2C’est cette entrée, ou plutôt cette rentrée de Saint-Georges dans l’histoire de l’agglomération lyonnaise que Jean-Yves Authier s’attache tout à la fois à raconter, puis à comprendre. « Comprendre » doit être ici entendu au sens fort du terme, puisque ce beau travail est parvenu à saisir dans un regard synthétique et pénétrant tout le jeu des multiples processus qui ont conféré à ce quartier son actuelle physionomie. Au fil des pages s’affirme l’ambition justifiée du propos : aller jusqu’au bout de l’étude intensive de ce site particulier pour en extraire la substance d’un modèle transposable à d’autres contextes urbains.
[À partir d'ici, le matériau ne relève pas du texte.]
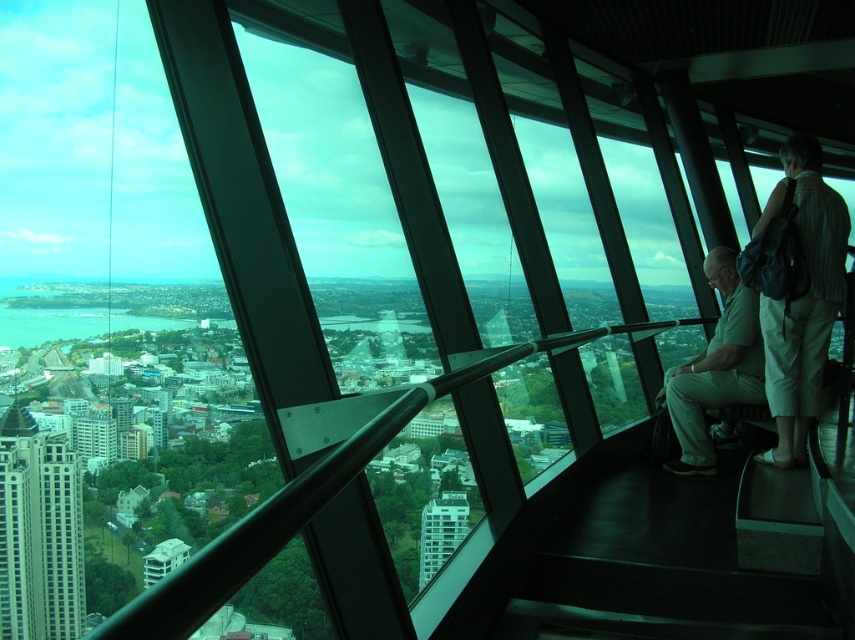 You are standing inside the modern glass structure and want to take a photo of the cityscape. You notice two people wearing a striped fabric shirt at right and light beige pants at center. The camera you have can focus on objects up to 25 meters away. Will both subjects be in focus?

Result: The distance between the striped fabric shirt at right and light beige pants at center is 22.30 meters. Since the camera can focus up to 25 meters, both subjects will be in focus as the distance is within the camera range.

From the picture: You are standing inside the modern glass structure and want to take a photo of both the light beige pants at center and the white glass building at center. Since you have a wide angle lens, can you fit both objects in the frame without moving your position?

The light beige pants at center is wider than the white glass building at center, so you can fit both objects in the frame as long as the lens can accommodate the width of the wider object.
C’est donc sans se payer de mots, mais au contraire en allant au fond des choses, que Jean-Yves Authier parvient excellemment à déceler dans l’exemple ce qu’il peut avoir d’exemplaire.
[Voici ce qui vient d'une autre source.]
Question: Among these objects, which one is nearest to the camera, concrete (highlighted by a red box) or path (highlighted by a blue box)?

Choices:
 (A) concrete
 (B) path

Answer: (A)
3Nous disposons ainsi, désormais, d’une étude solide, complète et élégante sur un quartier de Lyon souvent méconnu, et particulièrement sensible aux grandes forces qui sollicitent le devenir de l’agglomération. Le lecteur plus spécialisé ne manquera pas de reconnaître, de surcroît, à ce livre issu d’un travail universitaire les qualités scientifiques qui ont valu à son auteur le prix 1991 du Jeune chercheur de la Ville de Lyon.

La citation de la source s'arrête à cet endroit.